## Supplied entries
------------

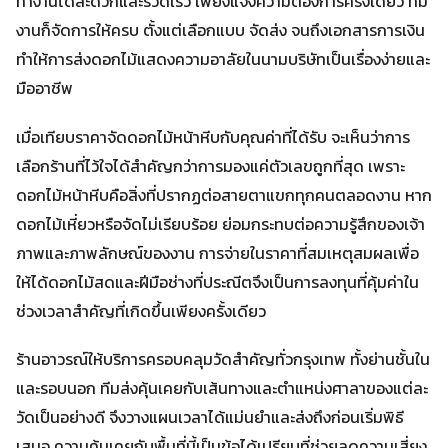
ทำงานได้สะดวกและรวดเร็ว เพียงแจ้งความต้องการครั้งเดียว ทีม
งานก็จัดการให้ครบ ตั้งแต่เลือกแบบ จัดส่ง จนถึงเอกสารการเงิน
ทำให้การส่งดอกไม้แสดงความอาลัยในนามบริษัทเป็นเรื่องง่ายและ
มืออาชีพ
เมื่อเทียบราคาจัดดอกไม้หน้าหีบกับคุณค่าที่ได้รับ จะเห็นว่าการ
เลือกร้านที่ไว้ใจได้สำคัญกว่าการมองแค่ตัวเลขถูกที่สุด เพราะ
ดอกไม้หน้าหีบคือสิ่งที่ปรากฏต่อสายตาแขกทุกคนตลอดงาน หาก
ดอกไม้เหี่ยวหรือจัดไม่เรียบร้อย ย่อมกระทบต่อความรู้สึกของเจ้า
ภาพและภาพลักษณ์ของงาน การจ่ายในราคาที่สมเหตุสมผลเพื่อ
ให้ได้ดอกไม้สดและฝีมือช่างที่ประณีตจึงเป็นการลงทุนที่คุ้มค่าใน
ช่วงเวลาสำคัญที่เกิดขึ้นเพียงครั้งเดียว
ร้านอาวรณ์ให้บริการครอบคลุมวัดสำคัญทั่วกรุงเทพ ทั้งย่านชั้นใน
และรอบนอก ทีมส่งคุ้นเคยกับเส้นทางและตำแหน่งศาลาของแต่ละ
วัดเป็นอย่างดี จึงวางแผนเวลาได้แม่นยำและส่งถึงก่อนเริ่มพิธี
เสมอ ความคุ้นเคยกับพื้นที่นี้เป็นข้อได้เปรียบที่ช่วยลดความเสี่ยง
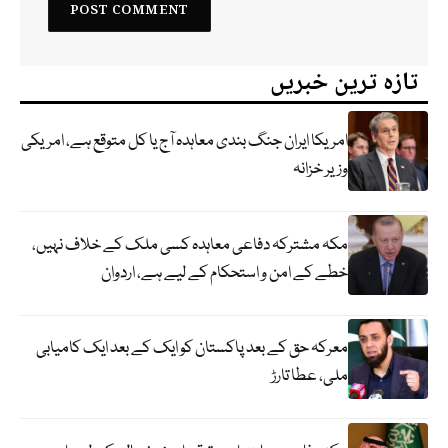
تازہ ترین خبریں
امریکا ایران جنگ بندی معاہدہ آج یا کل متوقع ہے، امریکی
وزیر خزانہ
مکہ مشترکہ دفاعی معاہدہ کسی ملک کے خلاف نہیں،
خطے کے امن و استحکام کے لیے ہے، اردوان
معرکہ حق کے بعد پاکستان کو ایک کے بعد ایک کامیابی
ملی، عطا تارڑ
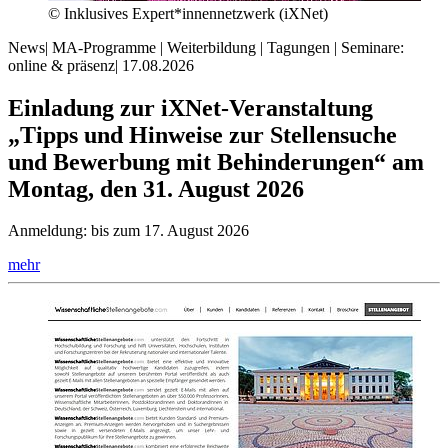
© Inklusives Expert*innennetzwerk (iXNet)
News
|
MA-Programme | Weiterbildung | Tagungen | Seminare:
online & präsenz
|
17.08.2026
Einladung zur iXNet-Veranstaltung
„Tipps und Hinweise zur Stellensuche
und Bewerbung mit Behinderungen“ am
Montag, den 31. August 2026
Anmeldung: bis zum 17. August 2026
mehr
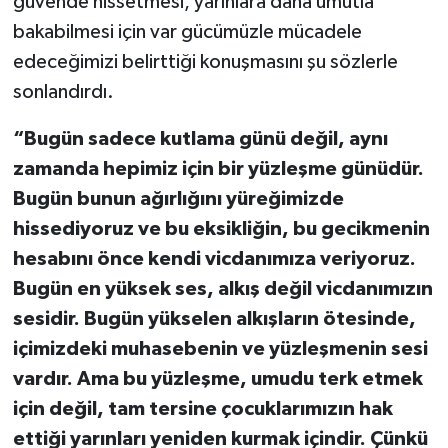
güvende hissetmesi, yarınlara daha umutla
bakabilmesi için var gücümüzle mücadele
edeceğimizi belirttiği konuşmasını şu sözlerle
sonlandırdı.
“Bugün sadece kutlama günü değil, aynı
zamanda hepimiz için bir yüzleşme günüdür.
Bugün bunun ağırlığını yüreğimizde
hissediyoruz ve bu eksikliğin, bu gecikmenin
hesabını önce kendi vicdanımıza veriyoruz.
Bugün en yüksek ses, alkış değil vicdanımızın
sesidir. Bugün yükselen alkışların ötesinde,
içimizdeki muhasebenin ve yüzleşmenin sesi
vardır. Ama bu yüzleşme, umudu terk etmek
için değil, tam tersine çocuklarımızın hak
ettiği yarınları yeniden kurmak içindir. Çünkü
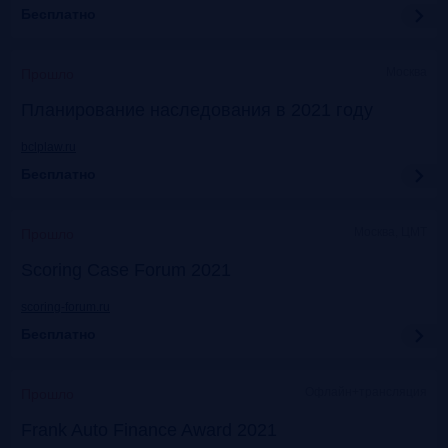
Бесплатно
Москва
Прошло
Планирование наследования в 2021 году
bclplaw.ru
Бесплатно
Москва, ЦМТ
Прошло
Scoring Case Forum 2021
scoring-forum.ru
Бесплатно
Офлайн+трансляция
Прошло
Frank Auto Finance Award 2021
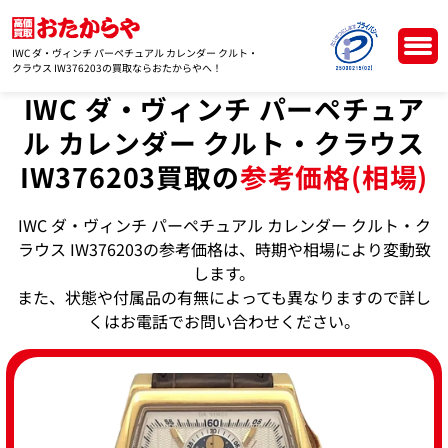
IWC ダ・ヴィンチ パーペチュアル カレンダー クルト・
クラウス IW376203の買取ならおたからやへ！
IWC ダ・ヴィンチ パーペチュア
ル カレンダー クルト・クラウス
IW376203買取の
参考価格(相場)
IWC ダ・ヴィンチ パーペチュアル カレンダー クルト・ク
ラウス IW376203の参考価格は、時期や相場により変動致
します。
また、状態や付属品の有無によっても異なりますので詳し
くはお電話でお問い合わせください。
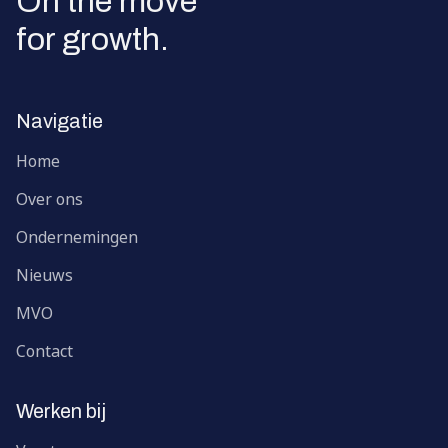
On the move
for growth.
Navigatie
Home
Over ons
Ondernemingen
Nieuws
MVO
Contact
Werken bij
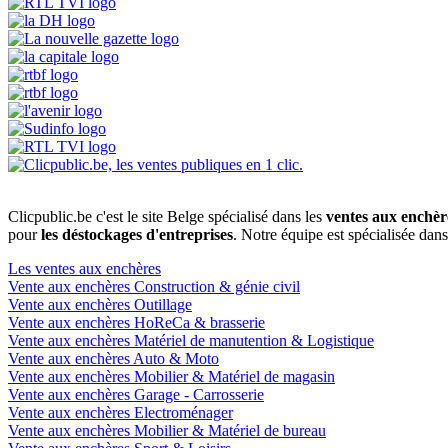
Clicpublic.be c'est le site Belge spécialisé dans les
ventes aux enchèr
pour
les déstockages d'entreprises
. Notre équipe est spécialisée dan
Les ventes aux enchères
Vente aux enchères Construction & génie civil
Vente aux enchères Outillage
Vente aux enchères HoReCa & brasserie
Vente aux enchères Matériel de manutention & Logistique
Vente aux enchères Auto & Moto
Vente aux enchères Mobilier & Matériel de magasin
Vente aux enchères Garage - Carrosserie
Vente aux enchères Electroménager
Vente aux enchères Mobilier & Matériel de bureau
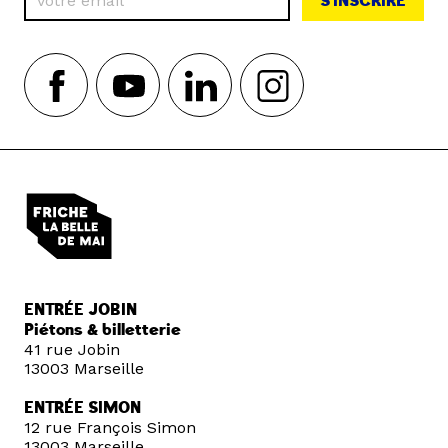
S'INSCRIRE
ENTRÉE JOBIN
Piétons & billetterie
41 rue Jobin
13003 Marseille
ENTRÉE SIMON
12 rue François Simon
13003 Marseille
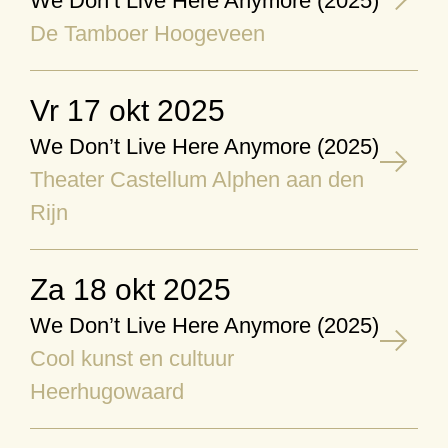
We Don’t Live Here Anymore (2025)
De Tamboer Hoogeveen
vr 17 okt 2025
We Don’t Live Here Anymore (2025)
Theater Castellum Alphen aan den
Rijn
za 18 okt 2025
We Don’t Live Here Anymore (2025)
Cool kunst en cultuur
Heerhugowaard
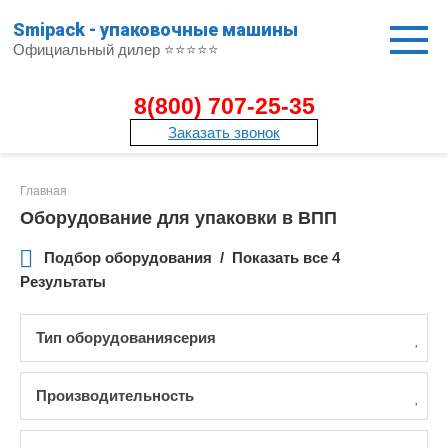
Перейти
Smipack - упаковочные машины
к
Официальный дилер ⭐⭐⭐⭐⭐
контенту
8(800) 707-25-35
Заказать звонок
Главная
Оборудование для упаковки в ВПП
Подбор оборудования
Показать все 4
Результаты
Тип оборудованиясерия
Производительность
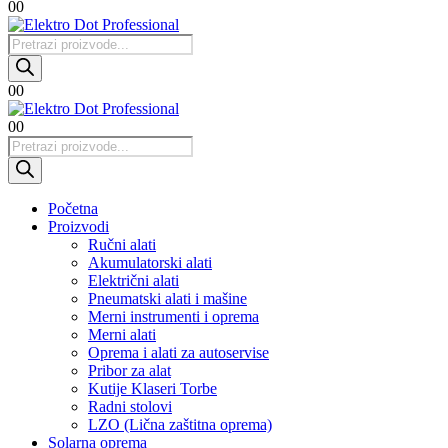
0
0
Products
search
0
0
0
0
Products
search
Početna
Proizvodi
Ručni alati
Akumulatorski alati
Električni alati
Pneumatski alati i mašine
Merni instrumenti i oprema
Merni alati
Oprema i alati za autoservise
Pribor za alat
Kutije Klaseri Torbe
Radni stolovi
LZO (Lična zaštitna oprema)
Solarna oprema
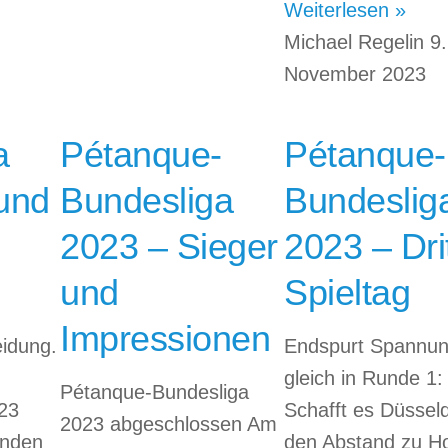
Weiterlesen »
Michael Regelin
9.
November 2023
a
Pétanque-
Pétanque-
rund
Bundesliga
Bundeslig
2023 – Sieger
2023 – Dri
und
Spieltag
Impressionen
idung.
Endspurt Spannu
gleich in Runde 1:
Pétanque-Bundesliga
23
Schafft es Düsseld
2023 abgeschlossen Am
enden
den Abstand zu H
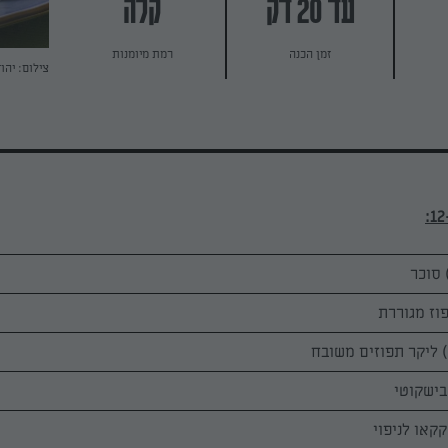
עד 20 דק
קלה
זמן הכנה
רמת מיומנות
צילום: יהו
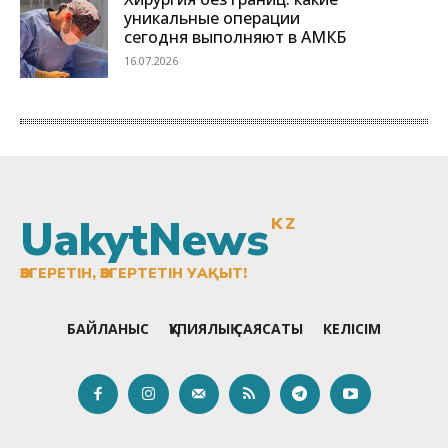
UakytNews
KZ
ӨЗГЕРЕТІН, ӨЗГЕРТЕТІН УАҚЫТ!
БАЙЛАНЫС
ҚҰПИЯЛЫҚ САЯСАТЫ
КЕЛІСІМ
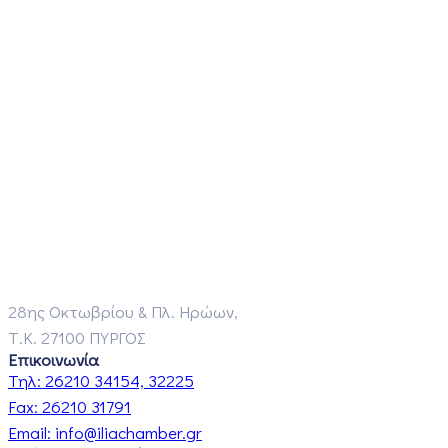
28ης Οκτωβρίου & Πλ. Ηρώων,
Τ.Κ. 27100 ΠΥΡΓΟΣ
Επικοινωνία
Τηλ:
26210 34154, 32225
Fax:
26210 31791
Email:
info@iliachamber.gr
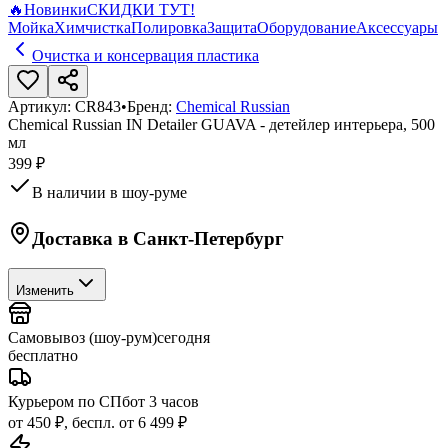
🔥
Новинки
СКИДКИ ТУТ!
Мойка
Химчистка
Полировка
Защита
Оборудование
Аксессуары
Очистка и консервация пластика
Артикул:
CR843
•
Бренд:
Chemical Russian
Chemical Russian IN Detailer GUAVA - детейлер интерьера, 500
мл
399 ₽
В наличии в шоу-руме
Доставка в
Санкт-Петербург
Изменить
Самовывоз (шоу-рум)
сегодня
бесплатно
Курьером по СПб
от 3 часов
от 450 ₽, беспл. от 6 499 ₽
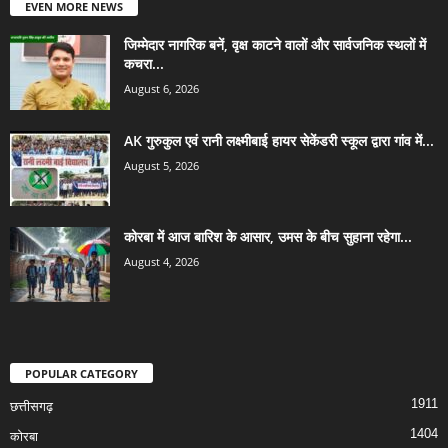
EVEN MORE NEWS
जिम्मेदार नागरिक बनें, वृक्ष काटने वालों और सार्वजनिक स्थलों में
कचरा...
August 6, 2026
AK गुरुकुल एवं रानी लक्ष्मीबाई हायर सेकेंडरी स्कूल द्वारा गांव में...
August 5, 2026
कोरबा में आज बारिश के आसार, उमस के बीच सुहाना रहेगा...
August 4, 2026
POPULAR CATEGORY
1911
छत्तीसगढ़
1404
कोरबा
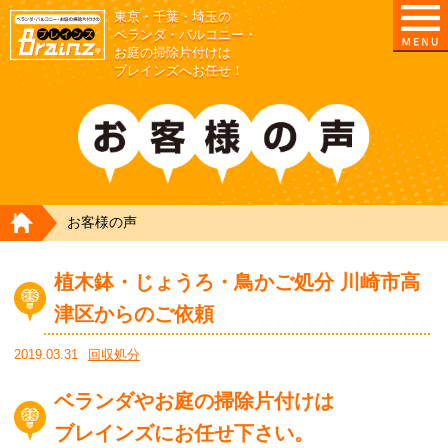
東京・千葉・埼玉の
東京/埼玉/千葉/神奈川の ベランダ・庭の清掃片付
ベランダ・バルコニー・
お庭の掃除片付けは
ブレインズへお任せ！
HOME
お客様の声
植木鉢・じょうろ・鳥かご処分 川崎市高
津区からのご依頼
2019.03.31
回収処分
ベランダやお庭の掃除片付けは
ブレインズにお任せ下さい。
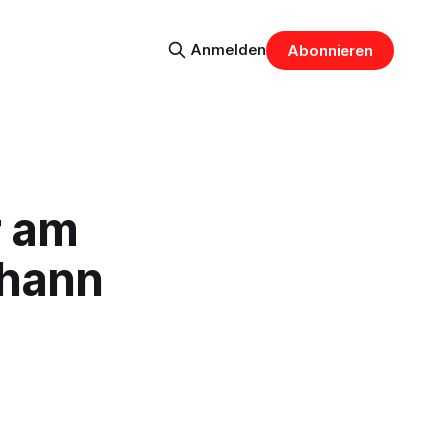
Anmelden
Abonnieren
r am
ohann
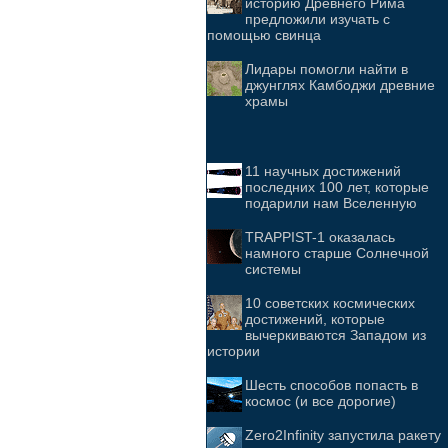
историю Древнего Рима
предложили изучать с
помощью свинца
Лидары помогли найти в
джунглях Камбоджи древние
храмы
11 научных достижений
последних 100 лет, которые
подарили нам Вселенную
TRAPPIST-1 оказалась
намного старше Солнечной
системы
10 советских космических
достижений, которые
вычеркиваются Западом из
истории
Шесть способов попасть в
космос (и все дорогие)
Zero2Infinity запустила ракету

------------

## Instructions for the task
Reproduce exactly, and only, the lines from the opening line of the listing above through the line holding "ดอกไม้หน้าหีบค", minus the pictures.

## Response area
ทำงานได้สะดวกและรวดเร็ว เพียงแจ้งความต้องการครั้งเดียว ทีม
งานก็จัดการให้ครบ ตั้งแต่เลือกแบบ จัดส่ง จนถึงเอกสารการเงิน
ทำให้การส่งดอกไม้แสดงความอาลัยในนามบริษัทเป็นเรื่องง่ายและ
มืออาชีพ
เมื่อเทียบราคาจัดดอกไม้หน้าหีบกับคุณค่าที่ได้รับ จะเห็นว่าการ
เลือกร้านที่ไว้ใจได้สำคัญกว่าการมองแค่ตัวเลขถูกที่สุด เพราะ
ดอกไม้หน้าหีบคือสิ่งที่ปรากฏต่อสายตาแขกทุกคนตลอดงาน หาก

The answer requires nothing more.